Jane Goodall was born in London, England, on April 3, 1934, and grew up in Bournemouth on the southern coast of England. On her second birthday, Jane’s father bought her a beautiful, life-like toy chimpanzee named Jubilee in honor of a baby chimpanzee born at the London Zoo. Friends warned her parents that such a gift would cause nightmares for a child. But Jane loved the toy, and to this day Jubilee sits on a chair in her home in England.

Chimp life was still a mystery in 1957, when, on a trip she had saved for years to make, Goodall landed in Kenya to visit a high school friend. Here she came into contact with Louis Leakey, a prominent anthropologist working at a Kenyan museum who would later become famous for his discoveries of early human remains at the Olduvai Gorge. Goodall began assisting Leakey in his studies, doing everything from documenting monkey behaviour to hunting for fossils. Leakey, in turn, encouraged her to study chimpanzees, animals that he believed could provide us a window into our own beginnings.

Most scientists were sceptical at Leakey’s suggestion that a young woman who had never gone to college could succeed as a lone field researcher in the chimpanzees’ rugged mountain home. Nevertheless, in 1960, Goodall began her research at Gome Stream National Park in the East African nation of Tanzania.

Within a few years she became intimately familiar with the lives of chimpanzees, spending her days trailing them through the forest and recording their habits. What many researchers had earlier believed to be “primitive” apes living a simple existence, she found highly intelligent, emotional creatures living in complex social groups. Her research went on to shatter two long-standing myths: the idea that only humans could make and use tools, and the belief that chimps were passive vegetarians.

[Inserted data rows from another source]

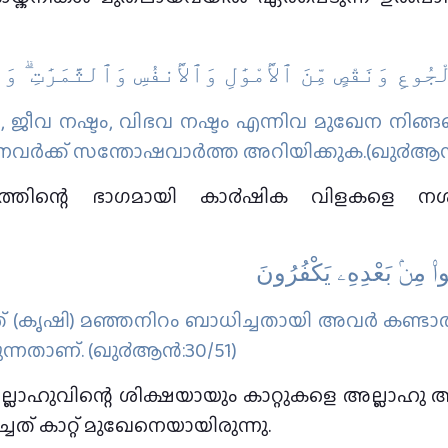
ﺠُﻮﻉِ ﻭَﻧَﻘْﺺٍ ﻣِّﻦَ ٱﻷَْﻣْﻮَٰﻝِ ﻭَٱﻷَْﻧﻔُﺲِ ﻭَٱﻟﺜَّﻤَﺮَٰﺕِ ۗ ﻭَﺑ
ം, ജീവ നഷ്ടം, വിഭവ നഷ്ടം എന്നിവ മുഖേന നിങ്ങള
ുന്നവര്‍ക്ക് സന്തോഷവാര്‍ത്ത അറിയിക്കുക.(ഖു൪ആന്
തിന്റെ ഭാഗമായി കാ൪ഷിക വിളകളെ നശിപ്പി
ُّوا۟ مِنۢ بَعْدِهِۦ يَكْفُرُونَ
് അത് (കൃഷി) മഞ്ഞനിറം ബാധിച്ചതായി അവര്‍ കണ്ട
്നതാണ്‌. (ഖു൪ആന്‍:30/51)
ലാഹുവിന്റെ ശിക്ഷയായും കാറ്റുകളെ അല്ലാഹു അയച്
ത് കാറ്റ് മുഖേനെയായിരുന്നു.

Goodall, who also went on to pen two books “Wild Chimpanzees” and “In The Shadow of Man”, lived at Gombe almost till 1975, buit by this time she had founded the Jane Goodall Institutes in nine countries, including Tanzania, the United Kingdom, and the United States.

Now, Goodall continues her studies from afar, focusing her attention on a passionate campaign for chimpanzee conservation and research and speaking against the nonessential use of chimps in medical research. She travels worldwide raising funds for the half-dozen chimpanzee refuges she has established in Africa.